Executing Resolution Authority: If the FDIC starts to resolve a failing financial company using its liquidation powers, what strict, legal limitations does it have to follow? There’s a section titled “Mandatory Terms and Conditions for all Orderly Liquidation Actions” (Sec. 206) that can give us a start. If there’s a liquidation, the FDIC has to wipe out shareholders if necessary (“ensure that the shareholders of a covered financial company do not receive payment until after all other claims and the Fund are fully paid”) and hit creditors (“ensure that unsecured creditors bear losses in accordance with the priority of claim provisions”). The government isn’t allowed to redo TARP or AIG and buy equity in the firm to keep it alive (“not take an equity interest in or become a shareholder of any covered financial company or any covered subsidiary”). The FDIC can’t act for “the purpose of preserving the covered financial company.”

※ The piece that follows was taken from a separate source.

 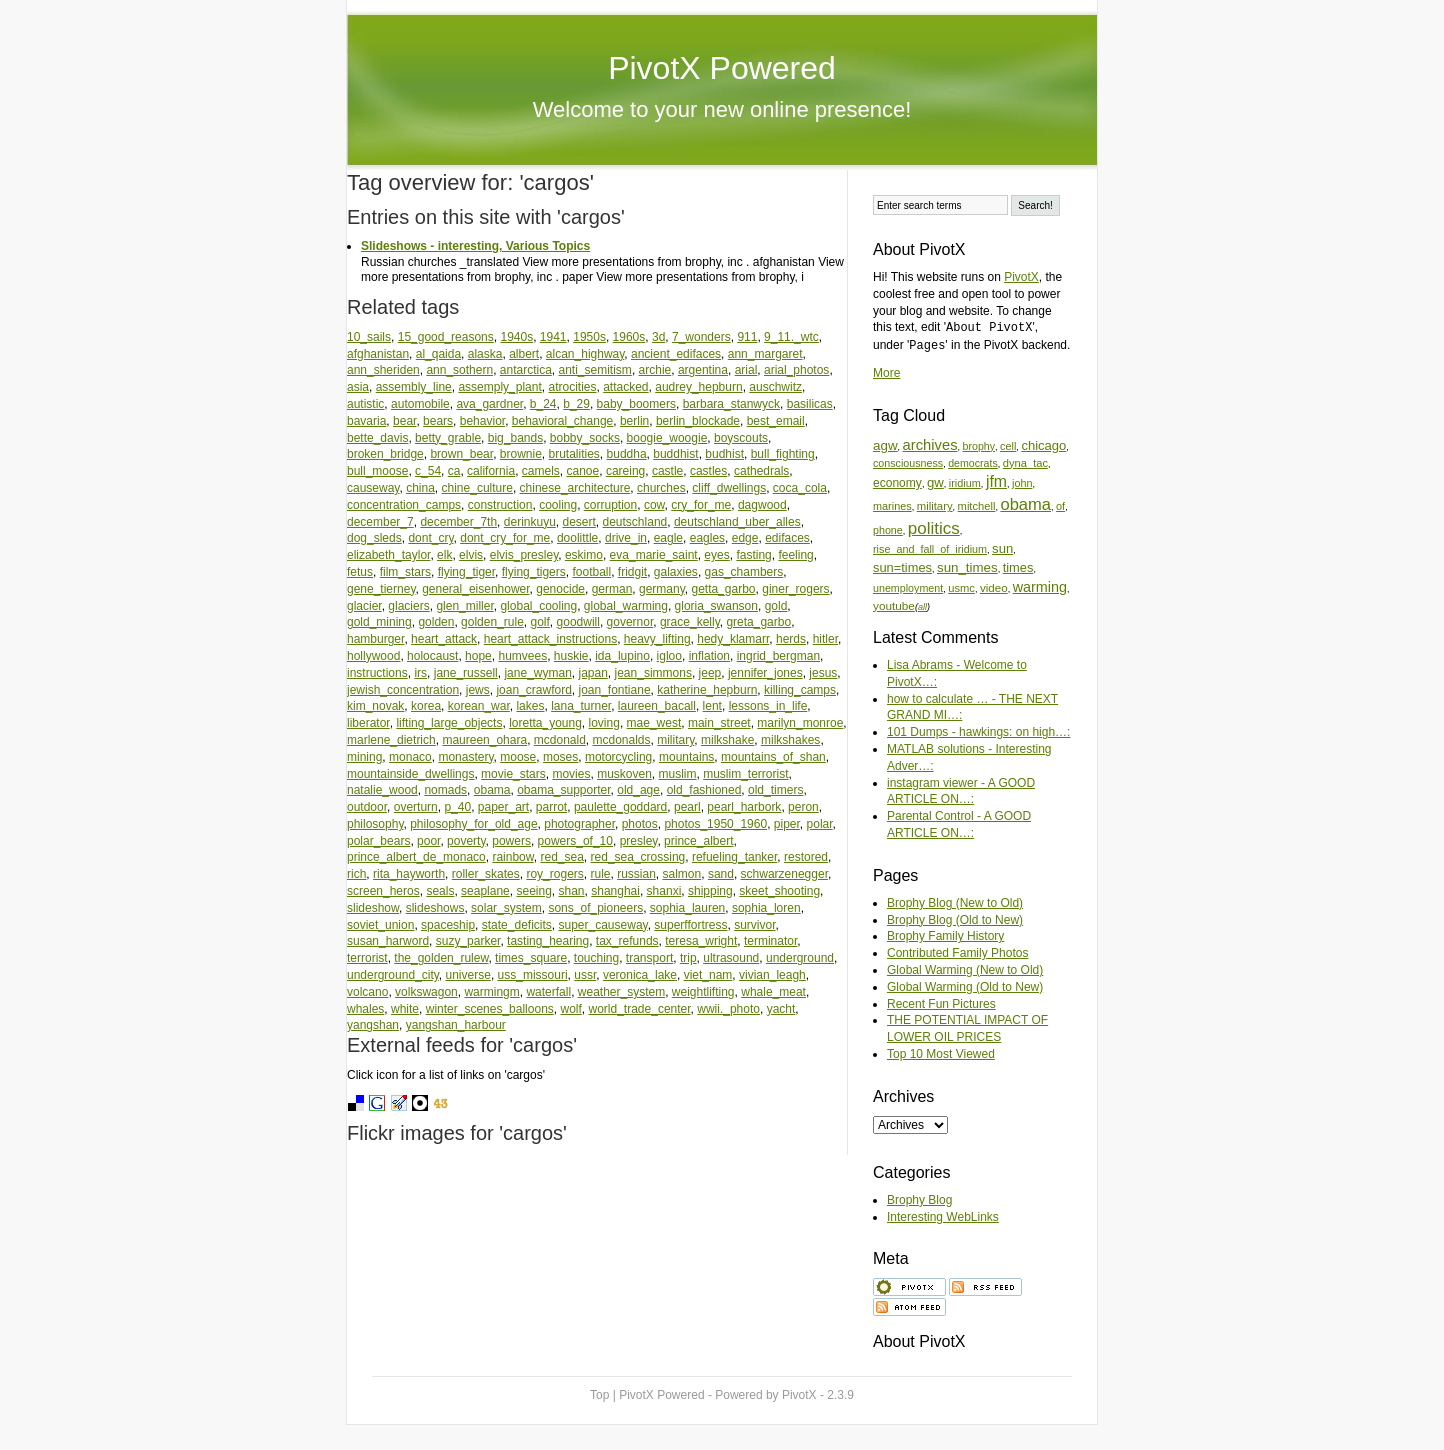 What do you see at coordinates (707, 538) in the screenshot?
I see `eagles` at bounding box center [707, 538].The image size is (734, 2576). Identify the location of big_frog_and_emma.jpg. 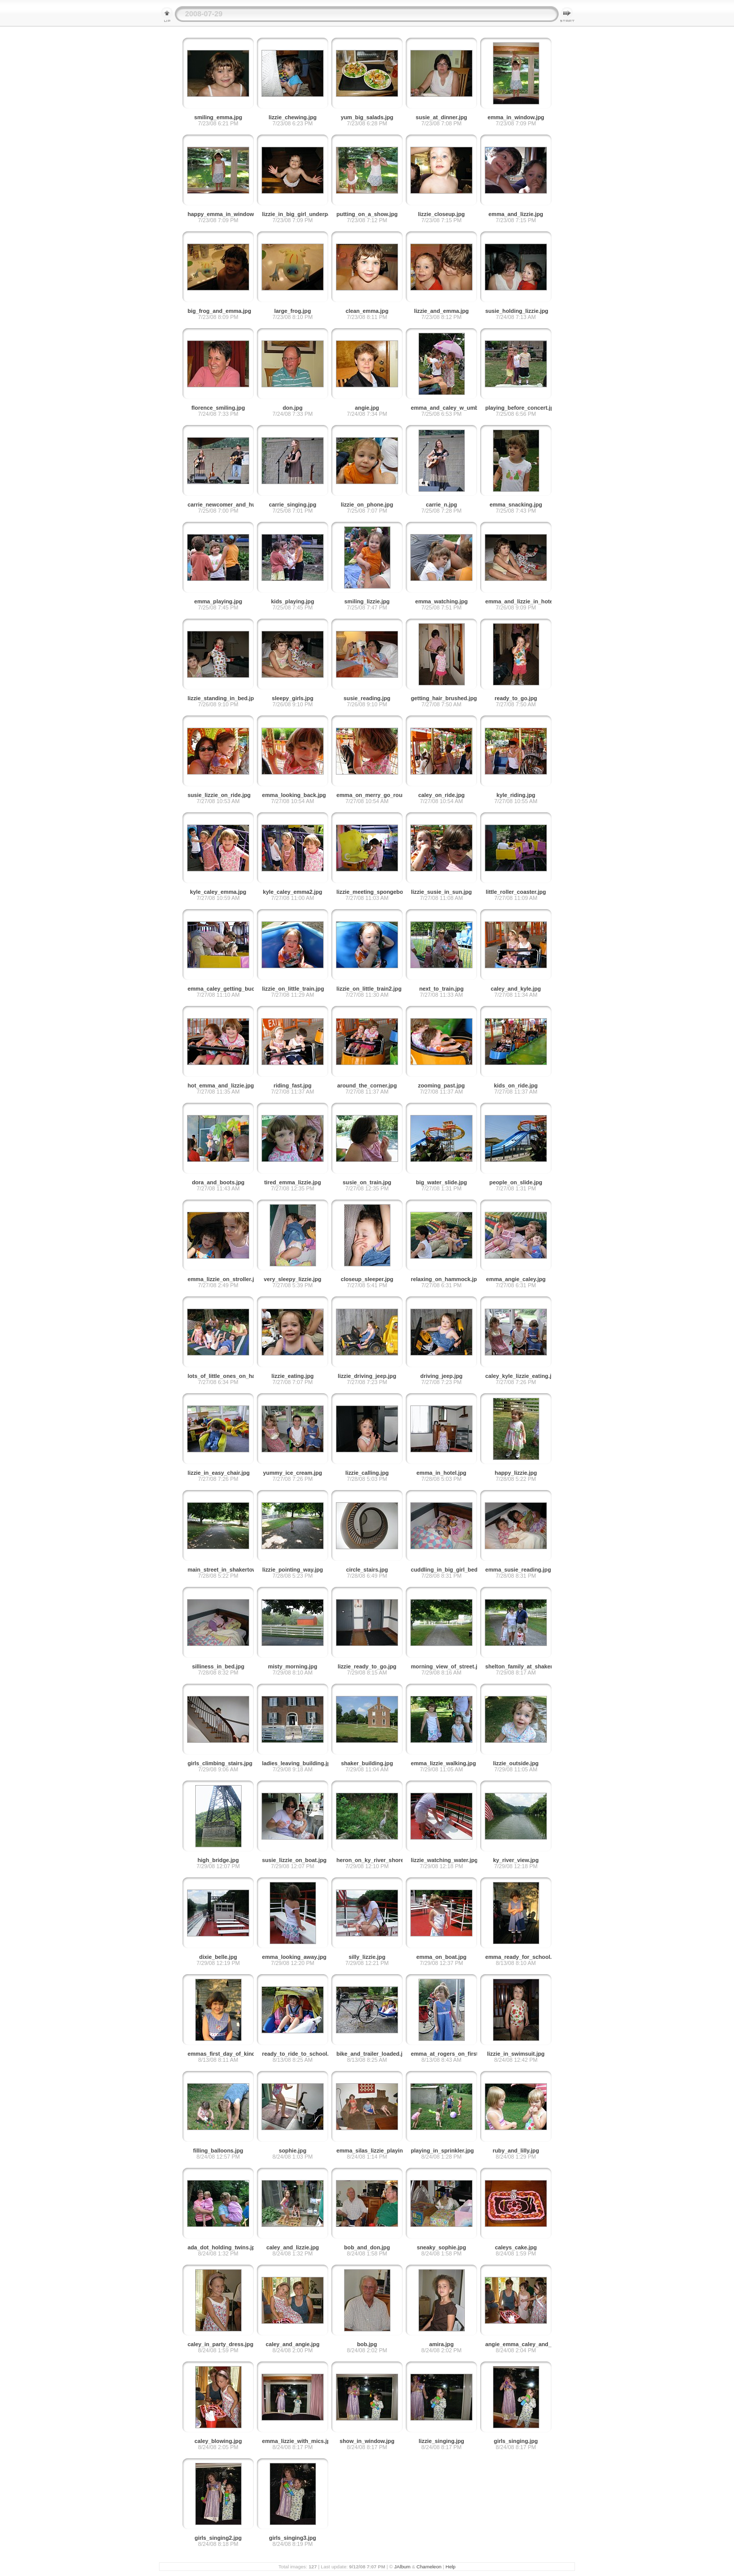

They also have to fire management (“ensure that management responsible for the failed condition of the covered financial company is removed”) and fire board members (“ensure that the members of the board of directors…are removed”) by law. There’s explicit legal language to allows FDIC to claw back compensation (Sec. 210, “may recover from any current or former senior executive or director substantially responsible for the failed condition of the covered financial company any compensation received during the 2-year period preceding”). It’s difficult to imagine a firm really excited about going through such a procedure.
The Problem: Dodd-Frank goes out of its way to pre-commit against further bailouts. The problem with pre-committing against bailouts isn’t Dodd-Frank; it’s that the financial sector broadly will be too unstable and that Dodd-Frank won’t have sufficient reforms in place to keep that in check. Remember the bailouts of 2008 were the results of GOP-appointed Hank Paulson, GOP-appointed Sheila Bair and GOP-appointed Ben Bernanke, all with the support of a Bush White House-sponsored EESA, going to Congress and asking that an emergency bill be passed to allow for TARP. Dodd-Frank cannot prevent that from happening again no matter what its precommittments are. No law can prevent Congress from acting in such a way. The best that can be done is set up the basic legal structures of the financial industry to make it so it isn’t prone to collapse and abuses, and when there is failure to make sure losses are allocated in a fair way. Stein also proposes that “One way to signal this intent would be phasing out deposit insurance, a cornerstone of the government’s involvement in ‘safeguarding’ the financial system.” Mark Calabria at Cato has called for capping deposit insurance access from its current 10 percent to 5 percent as anti-TBTF policy; Tim Carney and Matt Yglesias like this idea as well.
Let’s graph out the size of major financial institutions in both their deposit and non-deposit dimensions, using a chart I use to help explain the SAFE Banking Act that would Break Up the Banks:
If we had to place Lehman Brothers or Bear Stearns, the shadow banks that caused the market panic, the shadow banks that need to be folded under traditional banking regulations, on this graph, it would clock in more like Morgan Stanley than Wells Fargo. You could proceed with such a 5% cap on deposit liabilities – though Treasury would tell you that it just forces banks to go into the more prone-to-panic and poorly regulated non-deposit/repo market for funding, as you can see from Bank of America above – but it would regulate Wells Fargo more than it would regulate firms like Citigroup, Goldman Sachs or Morgan Stanley, or the firms where the focus should be.